# B13 Skid Plate(s)



## racerty1 (May 8, 2011)

Hey all new around here, ad before it gets asked, yes i searched the forums..and yes i searched google.
Im looking for skid plates for my 94 Sentra LE 4dr 1.6

Ive had no luck whatsoever finding them but i would really like to throw some on before i slam my sentra, the stock plastic ones are gone (like they do the trick anyways) and its nice knowing that all the road grime ad debris arent bouncing around in my engine bay.

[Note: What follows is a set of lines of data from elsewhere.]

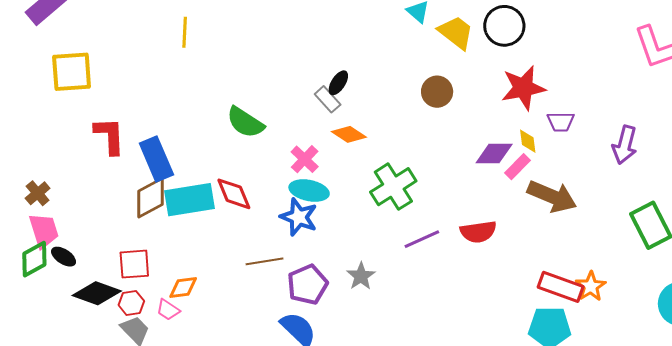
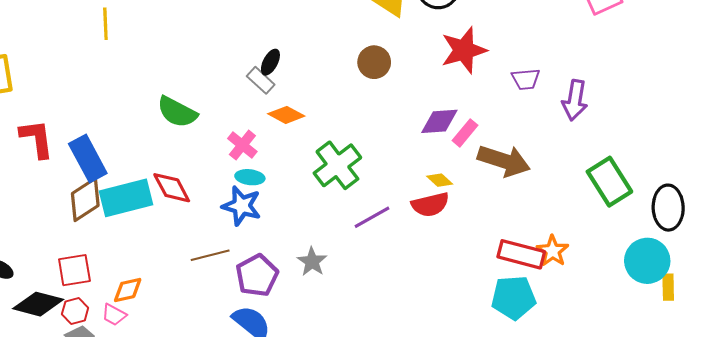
purple trapezoid: (561, 122) -> (526, 79), moved
yellow diamond: (528, 141) -> (440, 180), moved, turned -35
cyan ellipse: (309, 190) -> (250, 177), size x0.7

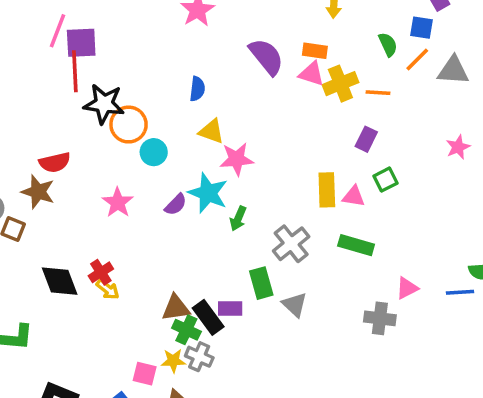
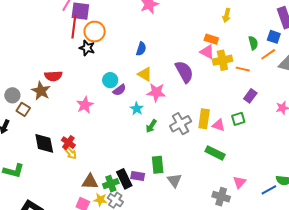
purple semicircle: (266, 57) -> (184, 72), moved
black star: (104, 104) -> (87, 48), size x0.7
orange circle: (129, 125) -> (95, 32), moved
purple rectangle: (366, 139) -> (250, 96), moved
cyan star: (208, 193) -> (137, 109), size x0.6
purple semicircle: (176, 205) -> (119, 90), moved
gray cross: (291, 244) -> (181, 124), moved
red cross: (101, 272) -> (68, 143), turned -32
pink triangle: (407, 288) -> (239, 182), turned -32
blue line: (460, 292) -> (269, 190), turned -35
brown triangle: (176, 308) -> (90, 182), moved
green cross: (186, 330) -> (111, 184), turned 35

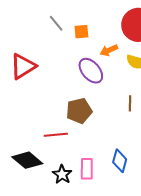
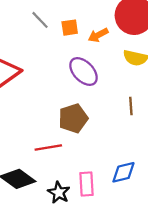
orange arrow: (109, 50) -> (98, 35), moved
blue diamond: (120, 161) -> (123, 172), turned 65

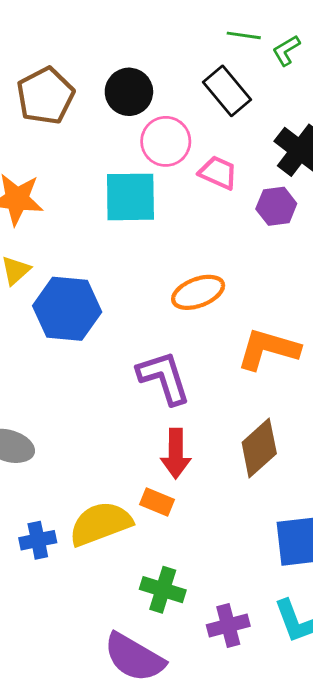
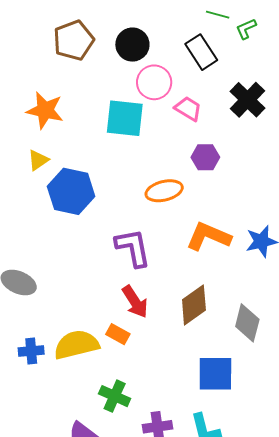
purple hexagon: (276, 206) -> (205, 157), moved
red arrow: (176, 453) -> (135, 302), turned -40

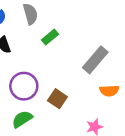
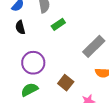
brown square: (57, 99) -> (66, 83), moved

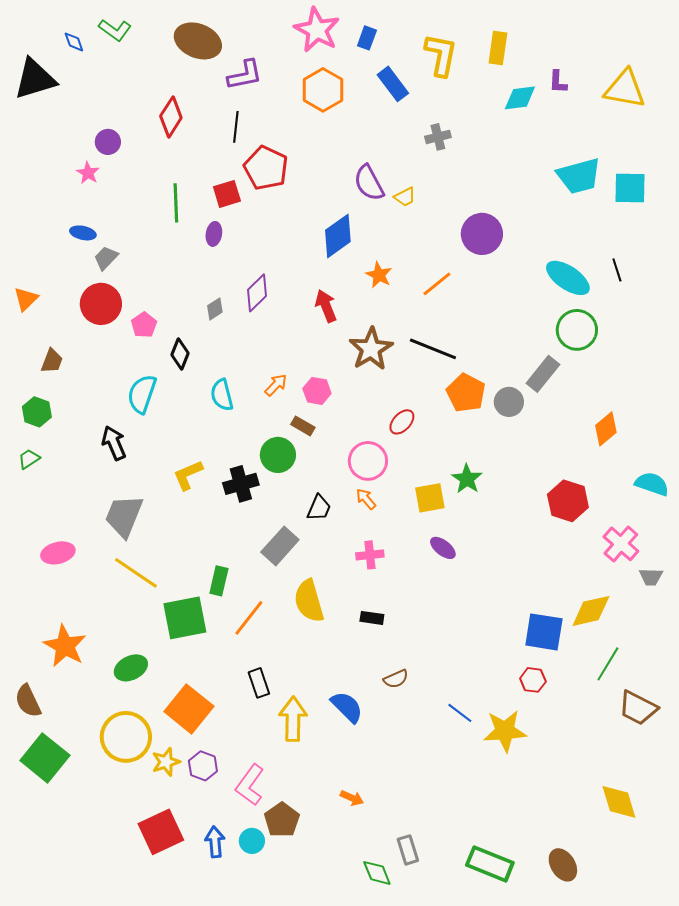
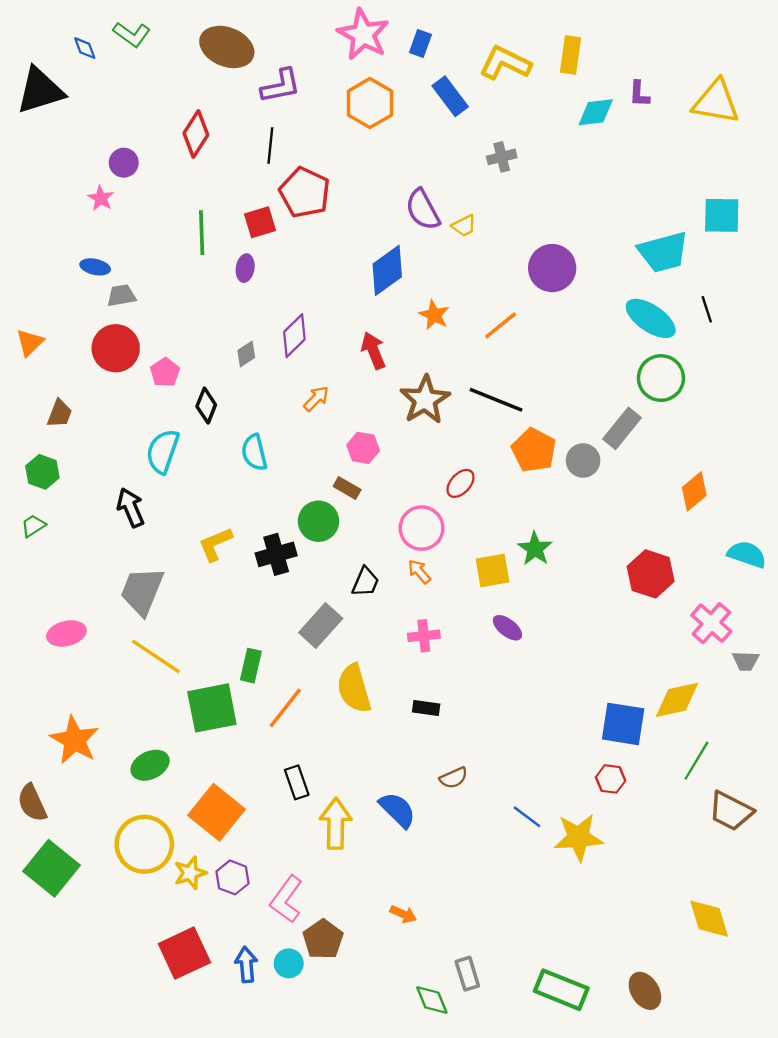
yellow L-shape: (441, 55) -> (505, 63), turned -75
cyan trapezoid: (579, 176) -> (663, 252), moved
gray trapezoid: (106, 258) -> (121, 296), turned 36
orange arrow: (276, 385) -> (316, 399), moved

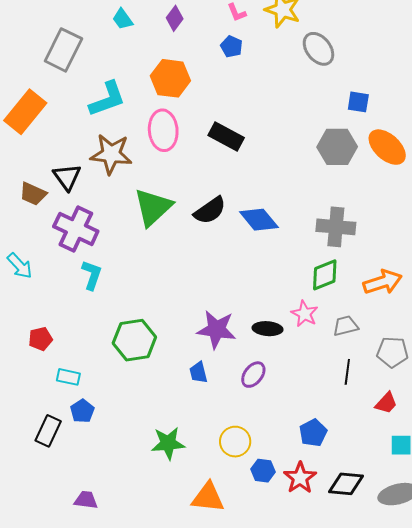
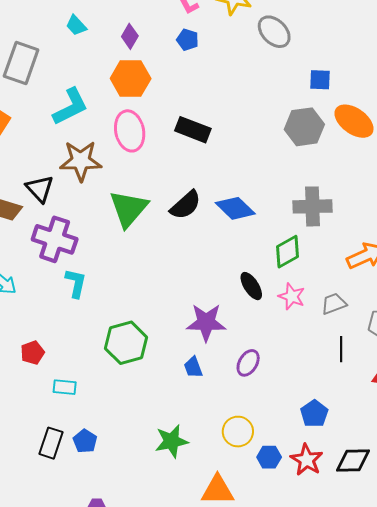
purple diamond: (175, 18) -> (130, 36), moved
green diamond: (325, 275) -> (288, 252), moved
black ellipse: (268, 329) -> (251, 286), moved, turned 60
blue pentagon: (82, 411) -> (85, 441), moved

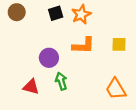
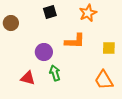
brown circle: (17, 12) -> (11, 23), moved
orange star: (81, 14) -> (88, 13), moved
yellow square: (119, 44) -> (109, 48), moved

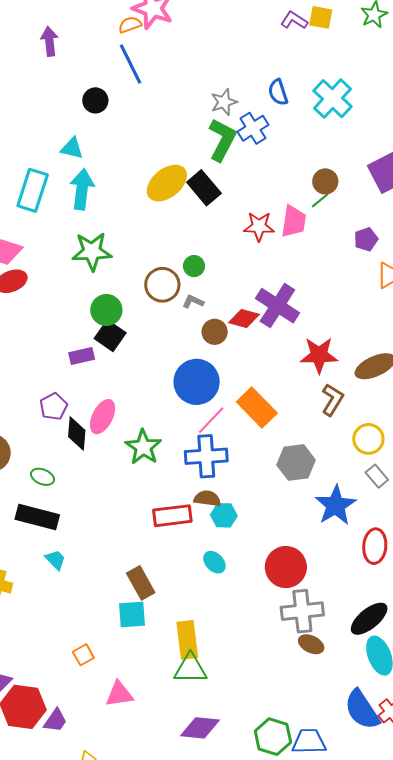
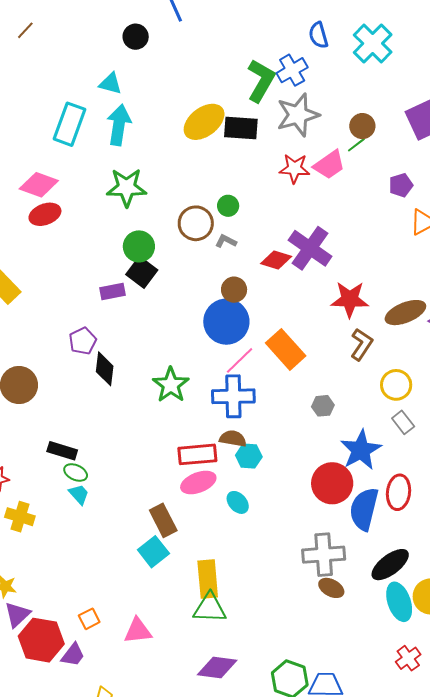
gray star: (224, 102) -> (298, 115), moved, size x1.6
black rectangle: (204, 188) -> (241, 128), turned -48
pink trapezoid: (294, 221) -> (329, 165), turned 44
brown circle: (215, 332) -> (234, 290), moved
pink ellipse: (103, 417) -> (198, 482), moved, turned 40
gray hexagon: (296, 463) -> (323, 406), size x0.6
green ellipse: (43, 477) -> (76, 472), moved
black rectangle: (37, 517) -> (62, 451), size x0.7
red circle: (286, 567) -> (332, 483), moved
cyan square: (132, 614) -> (153, 552), turned -36
orange square: (83, 655) -> (89, 619), moved
blue semicircle: (362, 710) -> (364, 509), moved, turned 45

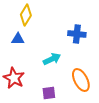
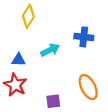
blue triangle: (18, 39) -> (19, 60), moved
cyan arrow: (52, 59) -> (50, 50), moved

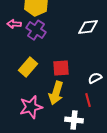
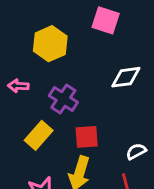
pink arrow: (14, 24) -> (18, 86), moved
purple cross: (36, 30) -> (63, 99), moved

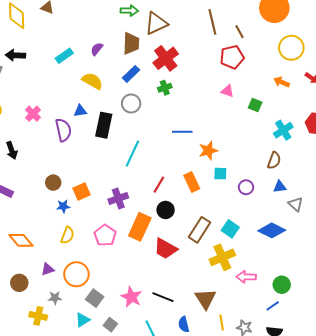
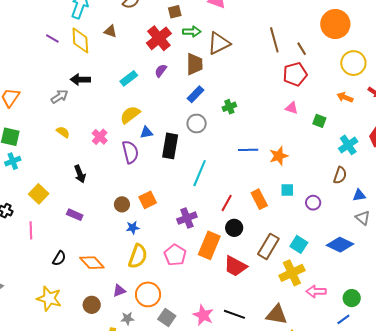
red cross: (166, 58) -> (159, 38), moved
yellow semicircle: (92, 81) -> (130, 115), moved, turned -65
orange star: (208, 151) -> (279, 156), moved
blue triangle: (280, 187) -> (359, 195), moved
orange square: (82, 191) -> (148, 200), moved
yellow semicircle: (67, 235) -> (138, 256), size x1.4
brown triangle: (205, 299) -> (277, 315), turned -45

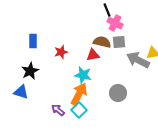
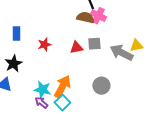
brown semicircle: (102, 42) -> (85, 18), moved
gray square: (119, 42) -> (94, 44), moved
cyan star: (83, 75) -> (42, 90), moved

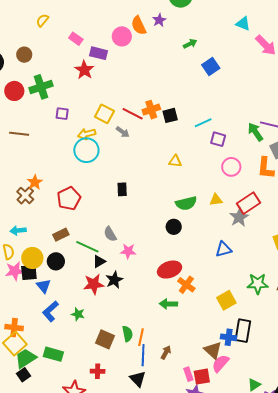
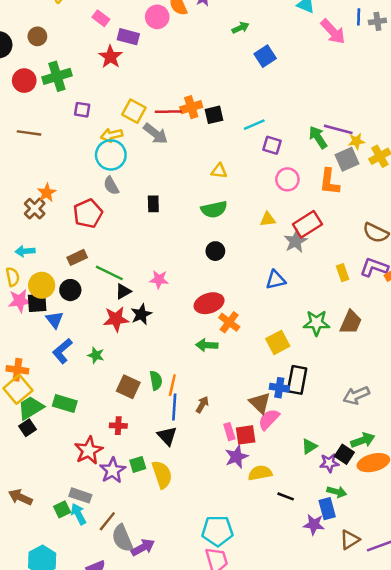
red line: (133, 114) -> (168, 112), turned -30
gray arrow: (123, 132) -> (156, 134), size x1.5
green semicircle: (186, 203) -> (214, 209), moved
gray semicircle: (110, 234) -> (111, 186), moved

Any help is greatly appreciated!


----------



## smj999smj (Jan 1, 2006)

They are not "skid plates," merely "covers." IIRC, the Nissan parts catalog has them listed under the "floor fitting" section. The run in the $30-$40 range (each). I would try to find them in a salvage yard before spending that kind of money on them.


----------



## racerty1 (May 8, 2011)

smj999smj said:


> They are not "skid plates," merely "covers." IIRC, the Nissan parts catalog has them listed under the "floor fitting" section. The run in the $30-$40 range (each). I would try to find them in a salvage yard before spending that kind of money on them.


smj, i think you misunderstood me. my stock "covers" are gone. i would like to put "skid plates on it instead so i can safely lower my car and not worry about a pothole ripping my exhaust off of the car.


----------